***** DATA SECTION
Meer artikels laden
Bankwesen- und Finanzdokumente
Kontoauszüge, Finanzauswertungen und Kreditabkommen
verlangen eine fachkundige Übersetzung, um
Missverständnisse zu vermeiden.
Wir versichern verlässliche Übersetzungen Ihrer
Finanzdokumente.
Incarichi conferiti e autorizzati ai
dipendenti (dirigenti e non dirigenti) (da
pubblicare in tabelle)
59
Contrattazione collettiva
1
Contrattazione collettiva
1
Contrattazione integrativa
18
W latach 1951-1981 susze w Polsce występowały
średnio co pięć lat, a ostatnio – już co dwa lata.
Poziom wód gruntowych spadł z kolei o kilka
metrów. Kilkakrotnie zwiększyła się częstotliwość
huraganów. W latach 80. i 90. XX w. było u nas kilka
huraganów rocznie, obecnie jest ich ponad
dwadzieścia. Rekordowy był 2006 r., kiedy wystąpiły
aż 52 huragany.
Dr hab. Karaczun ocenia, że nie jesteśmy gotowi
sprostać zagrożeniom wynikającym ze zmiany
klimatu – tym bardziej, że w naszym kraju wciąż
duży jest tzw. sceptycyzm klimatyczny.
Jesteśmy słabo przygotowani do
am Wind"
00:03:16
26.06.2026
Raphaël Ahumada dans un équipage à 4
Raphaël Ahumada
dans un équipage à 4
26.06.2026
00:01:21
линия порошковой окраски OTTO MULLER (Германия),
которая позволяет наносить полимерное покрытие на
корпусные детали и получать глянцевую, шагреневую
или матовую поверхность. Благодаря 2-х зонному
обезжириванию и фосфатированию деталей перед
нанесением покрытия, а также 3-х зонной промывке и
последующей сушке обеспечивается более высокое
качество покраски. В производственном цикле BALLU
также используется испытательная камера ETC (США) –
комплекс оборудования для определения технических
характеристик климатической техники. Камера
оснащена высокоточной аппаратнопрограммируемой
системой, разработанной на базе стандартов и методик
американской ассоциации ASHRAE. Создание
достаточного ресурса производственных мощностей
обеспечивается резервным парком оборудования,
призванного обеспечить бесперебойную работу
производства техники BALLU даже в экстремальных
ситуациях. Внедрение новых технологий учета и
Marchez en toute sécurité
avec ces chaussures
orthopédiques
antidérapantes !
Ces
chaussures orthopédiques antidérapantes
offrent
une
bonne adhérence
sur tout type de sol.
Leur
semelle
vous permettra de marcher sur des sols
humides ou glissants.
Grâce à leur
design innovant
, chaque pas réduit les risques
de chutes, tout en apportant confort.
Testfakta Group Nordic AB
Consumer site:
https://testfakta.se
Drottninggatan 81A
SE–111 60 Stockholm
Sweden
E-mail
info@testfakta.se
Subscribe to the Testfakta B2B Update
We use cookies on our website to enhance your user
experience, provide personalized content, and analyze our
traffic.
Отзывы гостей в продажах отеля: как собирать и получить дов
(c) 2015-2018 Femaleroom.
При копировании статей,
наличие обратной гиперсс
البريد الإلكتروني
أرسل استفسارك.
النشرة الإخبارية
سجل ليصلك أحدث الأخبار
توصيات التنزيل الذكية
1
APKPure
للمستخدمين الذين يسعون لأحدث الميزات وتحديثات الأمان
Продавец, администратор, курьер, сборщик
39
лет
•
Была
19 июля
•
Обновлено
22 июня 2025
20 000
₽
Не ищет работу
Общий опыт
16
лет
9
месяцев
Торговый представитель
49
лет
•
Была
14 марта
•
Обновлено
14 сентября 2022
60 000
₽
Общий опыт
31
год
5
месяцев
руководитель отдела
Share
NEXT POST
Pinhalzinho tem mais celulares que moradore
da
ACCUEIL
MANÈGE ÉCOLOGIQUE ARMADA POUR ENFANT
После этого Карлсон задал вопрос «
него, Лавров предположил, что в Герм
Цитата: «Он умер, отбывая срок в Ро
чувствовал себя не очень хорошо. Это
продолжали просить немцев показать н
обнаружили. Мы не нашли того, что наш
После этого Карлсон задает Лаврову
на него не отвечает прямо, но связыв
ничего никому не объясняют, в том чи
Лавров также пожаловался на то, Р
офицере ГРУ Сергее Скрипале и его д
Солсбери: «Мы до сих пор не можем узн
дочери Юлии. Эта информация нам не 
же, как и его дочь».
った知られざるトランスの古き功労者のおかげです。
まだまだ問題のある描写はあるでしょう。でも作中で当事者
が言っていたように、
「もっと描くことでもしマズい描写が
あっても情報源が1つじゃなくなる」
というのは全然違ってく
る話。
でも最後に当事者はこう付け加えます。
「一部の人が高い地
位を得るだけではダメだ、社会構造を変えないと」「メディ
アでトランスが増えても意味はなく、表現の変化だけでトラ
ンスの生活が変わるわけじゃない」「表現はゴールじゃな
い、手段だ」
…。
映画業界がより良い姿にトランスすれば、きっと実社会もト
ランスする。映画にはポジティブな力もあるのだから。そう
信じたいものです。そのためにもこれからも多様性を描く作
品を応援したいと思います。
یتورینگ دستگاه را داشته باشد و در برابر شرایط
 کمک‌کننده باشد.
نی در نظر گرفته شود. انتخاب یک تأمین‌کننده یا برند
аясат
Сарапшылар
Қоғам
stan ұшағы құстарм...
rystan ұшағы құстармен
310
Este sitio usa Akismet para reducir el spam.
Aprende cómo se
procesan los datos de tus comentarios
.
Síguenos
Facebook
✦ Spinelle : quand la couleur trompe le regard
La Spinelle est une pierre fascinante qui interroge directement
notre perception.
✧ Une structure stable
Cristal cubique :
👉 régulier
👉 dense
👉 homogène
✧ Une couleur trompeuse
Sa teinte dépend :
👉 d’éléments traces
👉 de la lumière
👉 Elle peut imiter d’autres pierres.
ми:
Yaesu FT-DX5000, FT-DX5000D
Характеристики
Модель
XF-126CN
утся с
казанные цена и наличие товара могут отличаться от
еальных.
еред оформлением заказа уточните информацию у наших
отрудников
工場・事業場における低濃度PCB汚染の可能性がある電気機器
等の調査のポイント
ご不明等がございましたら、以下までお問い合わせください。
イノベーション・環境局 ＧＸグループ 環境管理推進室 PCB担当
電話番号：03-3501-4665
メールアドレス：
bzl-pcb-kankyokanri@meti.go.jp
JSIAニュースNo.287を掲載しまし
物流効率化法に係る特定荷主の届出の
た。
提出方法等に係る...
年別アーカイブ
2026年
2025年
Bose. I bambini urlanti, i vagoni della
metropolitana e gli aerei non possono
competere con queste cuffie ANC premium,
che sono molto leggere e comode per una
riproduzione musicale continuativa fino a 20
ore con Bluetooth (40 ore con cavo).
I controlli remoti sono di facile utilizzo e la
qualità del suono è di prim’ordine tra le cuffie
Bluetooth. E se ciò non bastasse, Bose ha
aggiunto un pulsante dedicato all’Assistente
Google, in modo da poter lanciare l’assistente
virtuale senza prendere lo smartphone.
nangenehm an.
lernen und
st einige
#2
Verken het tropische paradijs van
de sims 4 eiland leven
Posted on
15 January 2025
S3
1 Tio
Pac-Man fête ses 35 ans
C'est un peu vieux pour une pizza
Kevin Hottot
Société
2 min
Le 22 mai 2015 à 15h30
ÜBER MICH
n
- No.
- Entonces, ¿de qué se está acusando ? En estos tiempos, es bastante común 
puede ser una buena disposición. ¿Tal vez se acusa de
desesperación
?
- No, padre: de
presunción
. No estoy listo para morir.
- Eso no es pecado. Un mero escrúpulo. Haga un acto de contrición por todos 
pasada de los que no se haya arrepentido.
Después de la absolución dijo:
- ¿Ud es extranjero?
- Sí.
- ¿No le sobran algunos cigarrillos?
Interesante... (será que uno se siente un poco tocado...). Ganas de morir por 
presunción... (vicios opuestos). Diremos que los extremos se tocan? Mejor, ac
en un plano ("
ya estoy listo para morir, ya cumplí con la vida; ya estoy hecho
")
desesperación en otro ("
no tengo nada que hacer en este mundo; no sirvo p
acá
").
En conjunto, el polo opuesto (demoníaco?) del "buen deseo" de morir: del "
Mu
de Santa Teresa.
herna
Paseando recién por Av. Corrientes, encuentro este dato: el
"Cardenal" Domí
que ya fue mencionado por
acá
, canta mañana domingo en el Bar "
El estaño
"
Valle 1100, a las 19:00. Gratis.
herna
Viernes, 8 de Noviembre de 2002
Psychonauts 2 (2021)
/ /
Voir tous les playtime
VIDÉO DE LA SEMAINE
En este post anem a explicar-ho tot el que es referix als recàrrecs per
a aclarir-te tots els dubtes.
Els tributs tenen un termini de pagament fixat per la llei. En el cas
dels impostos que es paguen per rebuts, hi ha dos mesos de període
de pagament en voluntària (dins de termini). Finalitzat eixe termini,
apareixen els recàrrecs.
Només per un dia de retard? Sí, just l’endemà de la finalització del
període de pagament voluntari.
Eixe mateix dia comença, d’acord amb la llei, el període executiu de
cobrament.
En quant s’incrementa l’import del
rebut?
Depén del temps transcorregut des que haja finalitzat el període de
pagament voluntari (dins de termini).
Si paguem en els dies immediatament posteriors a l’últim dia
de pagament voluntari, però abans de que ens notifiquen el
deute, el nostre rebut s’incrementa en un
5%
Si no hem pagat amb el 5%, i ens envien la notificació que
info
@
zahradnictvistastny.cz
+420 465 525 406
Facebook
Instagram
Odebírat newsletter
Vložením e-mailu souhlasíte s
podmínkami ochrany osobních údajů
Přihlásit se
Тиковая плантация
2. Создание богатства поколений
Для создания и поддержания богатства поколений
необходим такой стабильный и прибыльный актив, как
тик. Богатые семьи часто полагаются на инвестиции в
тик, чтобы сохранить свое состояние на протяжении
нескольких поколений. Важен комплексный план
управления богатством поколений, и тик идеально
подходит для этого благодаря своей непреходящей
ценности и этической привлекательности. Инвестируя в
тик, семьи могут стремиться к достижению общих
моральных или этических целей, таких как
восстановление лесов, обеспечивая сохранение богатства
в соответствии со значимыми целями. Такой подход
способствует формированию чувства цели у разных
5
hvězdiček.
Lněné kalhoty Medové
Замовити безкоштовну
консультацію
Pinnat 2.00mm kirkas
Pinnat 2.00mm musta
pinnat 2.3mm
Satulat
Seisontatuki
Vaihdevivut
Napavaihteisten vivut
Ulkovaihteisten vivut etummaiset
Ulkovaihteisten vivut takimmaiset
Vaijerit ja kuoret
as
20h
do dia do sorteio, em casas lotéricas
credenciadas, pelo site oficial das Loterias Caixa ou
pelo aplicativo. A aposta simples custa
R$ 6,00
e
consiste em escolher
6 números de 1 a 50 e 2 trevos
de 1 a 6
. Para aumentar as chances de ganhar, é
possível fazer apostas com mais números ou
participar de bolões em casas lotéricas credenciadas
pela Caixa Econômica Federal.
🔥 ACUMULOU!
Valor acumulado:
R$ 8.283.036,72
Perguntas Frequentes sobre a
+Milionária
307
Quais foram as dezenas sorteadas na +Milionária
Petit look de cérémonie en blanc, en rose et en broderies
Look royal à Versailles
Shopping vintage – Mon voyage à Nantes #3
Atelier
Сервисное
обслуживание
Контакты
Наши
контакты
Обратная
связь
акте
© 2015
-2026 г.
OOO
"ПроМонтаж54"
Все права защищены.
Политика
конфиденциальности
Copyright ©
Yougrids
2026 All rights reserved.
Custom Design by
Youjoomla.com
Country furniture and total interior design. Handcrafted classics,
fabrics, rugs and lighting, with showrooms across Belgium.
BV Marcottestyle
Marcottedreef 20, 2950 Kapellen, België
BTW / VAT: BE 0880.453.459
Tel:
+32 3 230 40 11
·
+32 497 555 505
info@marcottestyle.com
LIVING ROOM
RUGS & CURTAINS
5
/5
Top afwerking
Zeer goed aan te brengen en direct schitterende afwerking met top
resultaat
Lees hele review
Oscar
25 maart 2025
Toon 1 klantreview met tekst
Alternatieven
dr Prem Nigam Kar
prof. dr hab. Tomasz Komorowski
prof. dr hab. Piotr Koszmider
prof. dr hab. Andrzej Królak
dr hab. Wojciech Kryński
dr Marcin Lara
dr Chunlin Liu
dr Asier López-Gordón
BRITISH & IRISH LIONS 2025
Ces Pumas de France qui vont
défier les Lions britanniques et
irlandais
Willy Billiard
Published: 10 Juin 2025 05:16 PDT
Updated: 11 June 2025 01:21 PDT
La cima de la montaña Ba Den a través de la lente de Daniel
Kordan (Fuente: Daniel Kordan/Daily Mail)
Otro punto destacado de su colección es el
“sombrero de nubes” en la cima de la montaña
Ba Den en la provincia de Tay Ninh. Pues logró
**********
- TASK ITEM: Retype exactly the span of lines from the one with "riproduzione musicale continuativa fino a 20" through the one with "a aclarir-te tots els dubtes."; include both ends and omit the rest of the material.

- OUTPUT OF THE EXERCISE:
riproduzione musicale continuativa fino a 20
ore con Bluetooth (40 ore con cavo).
I controlli remoti sono di facile utilizzo e la
qualità del suono è di prim’ordine tra le cuffie
Bluetooth. E se ciò non bastasse, Bose ha
aggiunto un pulsante dedicato all’Assistente
Google, in modo da poter lanciare l’assistente
virtuale senza prendere lo smartphone.
nangenehm an.
lernen und
st einige
#2
Verken het tropische paradijs van
de sims 4 eiland leven
Posted on
15 January 2025
S3
1 Tio
Pac-Man fête ses 35 ans
C'est un peu vieux pour une pizza
Kevin Hottot
Société
2 min
Le 22 mai 2015 à 15h30
ÜBER MICH
n
- No.
- Entonces, ¿de qué se está acusando ? En estos tiempos, es bastante común 
puede ser una buena disposición. ¿Tal vez se acusa de
desesperación
?
- No, padre: de
presunción
. No estoy listo para morir.
- Eso no es pecado. Un mero escrúpulo. Haga un acto de contrición por todos 
pasada de los que no se haya arrepentido.
Después de la absolución dijo:
- ¿Ud es extranjero?
- Sí.
- ¿No le sobran algunos cigarrillos?
Interesante... (será que uno se siente un poco tocado...). Ganas de morir por 
presunción... (vicios opuestos). Diremos que los extremos se tocan? Mejor, ac
en un plano ("
ya estoy listo para morir, ya cumplí con la vida; ya estoy hecho
")
desesperación en otro ("
no tengo nada que hacer en este mundo; no sirvo p
acá
").
En conjunto, el polo opuesto (demoníaco?) del "buen deseo" de morir: del "
Mu
de Santa Teresa.
herna
Paseando recién por Av. Corrientes, encuentro este dato: el
"Cardenal" Domí
que ya fue mencionado por
acá
, canta mañana domingo en el Bar "
El estaño
"
Valle 1100, a las 19:00. Gratis.
herna
Viernes, 8 de Noviembre de 2002
Psychonauts 2 (2021)
/ /
Voir tous les playtime
VIDÉO DE LA SEMAINE
En este post anem a explicar-ho tot el que es referix als recàrrecs per
a aclarir-te tots els dubtes.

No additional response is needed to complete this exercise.